Religions and ethnic groups that don’t believe in donation include the Gypsies, who believe the body must remain intact for a year after death as the soul retraces its steps; and the Shinto, who believe injuring a dead body is a serious crime, according to the U.S. Department of Health and Human Services.

Healy said whether a family agrees to donation often comes down to how it’s asked, and organ-procurement organizations work to best manage those conversations.

“It’s a very delicate situation,” he said.

When grieving for a loved one, Webster said it’s hard not to want to protect them, even if they’re gone.

“I think people, what they see is vultures. You haven’t gripped the fact that your son or daughter or whoever is gone. It takes so long for that to sink in. Then you have these people waiting in the lurch to try and get something,” Webster said. “It’s so overwhelming.”

For the Websters , organ donation was what Aaron wanted, and the family has benefited too.
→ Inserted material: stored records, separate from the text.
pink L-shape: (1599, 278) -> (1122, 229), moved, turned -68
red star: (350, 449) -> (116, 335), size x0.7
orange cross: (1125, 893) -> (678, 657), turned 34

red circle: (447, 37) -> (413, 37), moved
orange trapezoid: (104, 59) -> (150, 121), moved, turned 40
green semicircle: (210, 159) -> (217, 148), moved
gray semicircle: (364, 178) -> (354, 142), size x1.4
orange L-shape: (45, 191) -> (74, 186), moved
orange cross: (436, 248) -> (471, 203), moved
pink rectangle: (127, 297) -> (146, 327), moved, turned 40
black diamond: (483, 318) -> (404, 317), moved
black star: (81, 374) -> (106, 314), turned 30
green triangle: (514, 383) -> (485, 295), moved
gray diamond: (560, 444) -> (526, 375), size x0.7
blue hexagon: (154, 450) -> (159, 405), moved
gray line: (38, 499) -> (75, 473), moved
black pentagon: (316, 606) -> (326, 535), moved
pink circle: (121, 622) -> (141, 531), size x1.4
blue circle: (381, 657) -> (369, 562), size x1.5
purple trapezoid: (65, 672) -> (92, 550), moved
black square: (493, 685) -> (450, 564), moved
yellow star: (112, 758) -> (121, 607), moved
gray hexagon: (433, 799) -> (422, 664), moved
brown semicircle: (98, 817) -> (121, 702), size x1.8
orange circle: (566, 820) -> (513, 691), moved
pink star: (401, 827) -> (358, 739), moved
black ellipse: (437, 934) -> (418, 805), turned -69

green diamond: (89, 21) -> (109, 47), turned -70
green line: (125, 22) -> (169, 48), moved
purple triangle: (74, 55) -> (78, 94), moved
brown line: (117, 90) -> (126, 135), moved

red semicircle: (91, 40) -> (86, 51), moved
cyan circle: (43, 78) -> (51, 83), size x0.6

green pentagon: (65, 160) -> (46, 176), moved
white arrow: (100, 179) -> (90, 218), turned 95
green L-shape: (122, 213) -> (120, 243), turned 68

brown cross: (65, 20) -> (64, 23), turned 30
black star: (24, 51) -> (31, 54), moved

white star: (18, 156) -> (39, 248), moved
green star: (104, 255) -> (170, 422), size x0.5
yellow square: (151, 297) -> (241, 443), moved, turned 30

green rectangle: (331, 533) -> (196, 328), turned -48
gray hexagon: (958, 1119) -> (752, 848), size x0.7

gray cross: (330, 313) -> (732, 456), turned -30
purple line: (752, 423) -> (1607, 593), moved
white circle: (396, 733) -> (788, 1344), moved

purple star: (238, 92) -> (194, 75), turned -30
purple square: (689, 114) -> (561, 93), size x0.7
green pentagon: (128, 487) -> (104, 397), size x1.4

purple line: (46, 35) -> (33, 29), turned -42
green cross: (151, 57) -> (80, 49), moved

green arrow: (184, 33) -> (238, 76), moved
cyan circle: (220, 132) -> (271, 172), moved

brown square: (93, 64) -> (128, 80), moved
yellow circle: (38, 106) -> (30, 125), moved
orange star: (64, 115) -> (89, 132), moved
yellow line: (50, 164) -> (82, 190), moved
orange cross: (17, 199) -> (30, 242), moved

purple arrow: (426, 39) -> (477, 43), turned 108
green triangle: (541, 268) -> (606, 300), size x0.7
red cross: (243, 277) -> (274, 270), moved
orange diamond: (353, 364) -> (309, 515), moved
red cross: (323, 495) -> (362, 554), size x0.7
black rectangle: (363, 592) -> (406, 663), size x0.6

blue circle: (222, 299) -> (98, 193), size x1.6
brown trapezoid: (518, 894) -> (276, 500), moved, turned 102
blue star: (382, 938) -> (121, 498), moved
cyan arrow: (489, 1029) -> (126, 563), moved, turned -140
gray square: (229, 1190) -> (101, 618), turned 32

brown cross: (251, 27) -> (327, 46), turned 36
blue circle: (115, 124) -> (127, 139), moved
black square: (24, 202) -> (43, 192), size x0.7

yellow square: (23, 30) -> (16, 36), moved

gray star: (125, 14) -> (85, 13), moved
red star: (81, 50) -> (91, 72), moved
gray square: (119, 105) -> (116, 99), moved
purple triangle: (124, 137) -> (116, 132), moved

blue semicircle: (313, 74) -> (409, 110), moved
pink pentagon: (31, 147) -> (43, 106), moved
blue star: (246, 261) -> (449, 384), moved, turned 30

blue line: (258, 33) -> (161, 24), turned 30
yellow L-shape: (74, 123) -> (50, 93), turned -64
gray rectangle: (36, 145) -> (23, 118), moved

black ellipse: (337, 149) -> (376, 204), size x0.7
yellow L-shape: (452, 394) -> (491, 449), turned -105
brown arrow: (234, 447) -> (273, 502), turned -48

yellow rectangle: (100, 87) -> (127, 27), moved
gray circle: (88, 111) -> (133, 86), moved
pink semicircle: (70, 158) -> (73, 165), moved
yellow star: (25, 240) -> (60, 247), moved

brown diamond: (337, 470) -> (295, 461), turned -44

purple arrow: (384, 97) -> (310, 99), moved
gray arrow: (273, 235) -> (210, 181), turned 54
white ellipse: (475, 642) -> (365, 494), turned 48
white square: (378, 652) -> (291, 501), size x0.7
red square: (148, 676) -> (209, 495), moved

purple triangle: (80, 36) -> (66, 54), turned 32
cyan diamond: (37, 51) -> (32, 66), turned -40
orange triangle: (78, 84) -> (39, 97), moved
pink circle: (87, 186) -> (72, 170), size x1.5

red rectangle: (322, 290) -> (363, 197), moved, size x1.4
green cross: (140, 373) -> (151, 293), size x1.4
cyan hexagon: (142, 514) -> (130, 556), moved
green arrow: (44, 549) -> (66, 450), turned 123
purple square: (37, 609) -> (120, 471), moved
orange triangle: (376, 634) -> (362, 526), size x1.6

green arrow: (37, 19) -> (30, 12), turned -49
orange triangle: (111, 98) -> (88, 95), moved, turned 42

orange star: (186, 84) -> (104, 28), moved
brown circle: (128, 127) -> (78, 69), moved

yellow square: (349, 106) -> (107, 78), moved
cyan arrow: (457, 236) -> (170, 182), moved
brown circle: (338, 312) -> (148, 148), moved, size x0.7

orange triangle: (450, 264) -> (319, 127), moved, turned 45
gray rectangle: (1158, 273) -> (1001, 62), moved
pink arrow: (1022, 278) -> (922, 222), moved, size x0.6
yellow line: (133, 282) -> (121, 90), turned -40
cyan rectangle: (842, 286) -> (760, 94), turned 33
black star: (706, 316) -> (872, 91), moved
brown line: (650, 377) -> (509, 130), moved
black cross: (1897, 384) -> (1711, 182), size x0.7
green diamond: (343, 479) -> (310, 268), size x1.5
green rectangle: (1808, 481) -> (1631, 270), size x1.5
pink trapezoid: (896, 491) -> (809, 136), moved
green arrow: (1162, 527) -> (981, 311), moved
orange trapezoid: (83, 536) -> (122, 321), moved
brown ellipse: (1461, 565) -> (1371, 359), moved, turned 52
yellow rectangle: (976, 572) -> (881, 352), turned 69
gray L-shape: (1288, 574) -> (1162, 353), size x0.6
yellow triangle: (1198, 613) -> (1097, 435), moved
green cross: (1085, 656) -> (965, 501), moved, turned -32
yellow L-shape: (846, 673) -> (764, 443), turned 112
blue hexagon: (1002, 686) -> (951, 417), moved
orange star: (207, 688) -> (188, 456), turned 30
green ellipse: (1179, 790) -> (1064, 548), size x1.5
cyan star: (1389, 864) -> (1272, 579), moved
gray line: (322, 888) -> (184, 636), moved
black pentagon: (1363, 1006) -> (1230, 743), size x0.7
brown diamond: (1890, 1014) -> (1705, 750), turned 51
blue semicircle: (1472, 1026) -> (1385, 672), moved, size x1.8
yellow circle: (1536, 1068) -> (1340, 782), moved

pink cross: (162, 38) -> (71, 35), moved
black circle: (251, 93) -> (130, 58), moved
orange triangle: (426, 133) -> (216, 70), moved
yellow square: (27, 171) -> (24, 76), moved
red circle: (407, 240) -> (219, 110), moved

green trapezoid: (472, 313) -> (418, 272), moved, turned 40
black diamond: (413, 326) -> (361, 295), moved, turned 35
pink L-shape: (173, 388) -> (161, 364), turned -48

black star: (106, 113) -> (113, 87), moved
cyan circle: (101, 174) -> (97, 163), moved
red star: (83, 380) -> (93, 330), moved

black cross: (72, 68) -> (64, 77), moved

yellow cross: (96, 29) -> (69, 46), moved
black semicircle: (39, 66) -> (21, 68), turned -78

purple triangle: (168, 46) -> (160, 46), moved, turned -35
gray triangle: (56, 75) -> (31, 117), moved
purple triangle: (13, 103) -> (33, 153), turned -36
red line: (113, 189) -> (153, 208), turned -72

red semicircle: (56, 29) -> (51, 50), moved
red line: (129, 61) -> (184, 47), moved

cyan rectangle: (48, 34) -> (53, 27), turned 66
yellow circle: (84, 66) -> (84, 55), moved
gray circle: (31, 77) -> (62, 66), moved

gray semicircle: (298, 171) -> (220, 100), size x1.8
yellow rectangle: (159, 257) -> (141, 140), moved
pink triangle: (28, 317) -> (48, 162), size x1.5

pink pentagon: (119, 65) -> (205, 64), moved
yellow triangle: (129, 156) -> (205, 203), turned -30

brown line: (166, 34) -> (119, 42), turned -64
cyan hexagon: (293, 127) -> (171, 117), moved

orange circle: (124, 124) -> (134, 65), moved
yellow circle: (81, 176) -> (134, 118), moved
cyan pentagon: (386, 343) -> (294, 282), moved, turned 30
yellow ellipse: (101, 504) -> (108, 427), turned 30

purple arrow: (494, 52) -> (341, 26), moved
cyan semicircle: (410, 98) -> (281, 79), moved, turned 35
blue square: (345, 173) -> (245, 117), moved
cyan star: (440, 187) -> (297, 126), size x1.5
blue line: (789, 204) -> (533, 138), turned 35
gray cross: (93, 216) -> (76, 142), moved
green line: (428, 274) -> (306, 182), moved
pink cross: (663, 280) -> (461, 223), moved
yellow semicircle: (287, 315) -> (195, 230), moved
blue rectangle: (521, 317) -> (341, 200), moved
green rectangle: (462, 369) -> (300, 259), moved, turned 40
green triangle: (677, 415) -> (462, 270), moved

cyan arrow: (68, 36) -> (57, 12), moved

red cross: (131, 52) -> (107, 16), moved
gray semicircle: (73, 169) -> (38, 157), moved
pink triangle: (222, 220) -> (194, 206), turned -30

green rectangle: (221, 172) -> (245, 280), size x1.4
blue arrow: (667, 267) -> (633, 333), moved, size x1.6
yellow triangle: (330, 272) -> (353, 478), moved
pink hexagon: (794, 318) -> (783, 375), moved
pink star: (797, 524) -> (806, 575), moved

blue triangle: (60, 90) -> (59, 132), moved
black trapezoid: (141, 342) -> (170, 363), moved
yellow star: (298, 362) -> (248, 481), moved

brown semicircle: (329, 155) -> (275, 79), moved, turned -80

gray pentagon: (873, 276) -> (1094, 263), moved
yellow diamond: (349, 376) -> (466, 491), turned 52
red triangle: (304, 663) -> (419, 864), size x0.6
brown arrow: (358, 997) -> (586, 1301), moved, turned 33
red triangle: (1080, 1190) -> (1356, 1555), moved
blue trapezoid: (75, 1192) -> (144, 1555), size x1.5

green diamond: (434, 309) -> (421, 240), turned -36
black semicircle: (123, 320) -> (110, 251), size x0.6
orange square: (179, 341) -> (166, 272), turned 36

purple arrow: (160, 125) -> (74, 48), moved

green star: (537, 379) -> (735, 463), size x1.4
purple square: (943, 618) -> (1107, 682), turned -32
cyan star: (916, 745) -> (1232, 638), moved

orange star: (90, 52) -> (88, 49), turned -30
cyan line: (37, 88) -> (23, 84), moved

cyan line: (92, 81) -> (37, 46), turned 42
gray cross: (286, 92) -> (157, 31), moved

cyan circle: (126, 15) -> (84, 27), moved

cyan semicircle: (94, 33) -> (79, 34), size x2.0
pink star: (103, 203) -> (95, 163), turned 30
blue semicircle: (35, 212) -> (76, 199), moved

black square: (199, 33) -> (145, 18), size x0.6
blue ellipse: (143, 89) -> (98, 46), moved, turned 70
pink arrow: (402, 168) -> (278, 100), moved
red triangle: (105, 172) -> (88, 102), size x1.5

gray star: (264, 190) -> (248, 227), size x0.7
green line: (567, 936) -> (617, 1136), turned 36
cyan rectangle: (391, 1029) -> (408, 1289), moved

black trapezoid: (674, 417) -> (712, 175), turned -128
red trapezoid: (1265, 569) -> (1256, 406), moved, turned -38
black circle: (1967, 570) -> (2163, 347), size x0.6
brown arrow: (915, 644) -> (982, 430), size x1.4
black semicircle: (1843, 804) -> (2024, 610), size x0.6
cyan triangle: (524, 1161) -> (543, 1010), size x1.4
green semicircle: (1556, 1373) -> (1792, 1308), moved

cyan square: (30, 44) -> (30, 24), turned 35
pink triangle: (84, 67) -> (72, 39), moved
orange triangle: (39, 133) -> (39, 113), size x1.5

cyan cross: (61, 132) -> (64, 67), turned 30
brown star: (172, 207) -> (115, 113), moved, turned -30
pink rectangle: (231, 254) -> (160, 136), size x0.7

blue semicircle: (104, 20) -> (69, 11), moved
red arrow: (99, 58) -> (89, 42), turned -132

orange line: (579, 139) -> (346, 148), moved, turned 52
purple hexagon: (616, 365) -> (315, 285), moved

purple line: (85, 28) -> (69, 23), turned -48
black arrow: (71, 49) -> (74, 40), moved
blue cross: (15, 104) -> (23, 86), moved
Webster said they keep in touch with the boy who got Aaron’s kidney, as well as his family. On Dec. 25, he called to thank them for Christmas because without Aaron, he wouldn’t have lived to celebrate it. And on Aaron’s 21st birthday, she got a letter from the liver recipient.

“That day was extremely hard for me,” Webster said. “But that letter, it got me through the day - knowing that that man was going to be able to hold his grandson because of Aaron.”

Ezell-Wallace said she thinks it’s important that a transplant patient be open to meeting his donor’s family. She really wants to meet the person who received Rashine’s heart, but her efforts to reach out have been unsuccessful.

“That is the one thing I think would help any mother, if she could feel their son or daughter’s heart beat again,” she said.

An Arkansas native, Ezell-Wallace and her husband moved back from California two years ago. She encourages people to discuss organ donation with their loved ones.

“We find comfort in knowing that Rashine lives through others,” she said. “These gifts have given Rashine an extension on life. A part of him lives through his recipients.”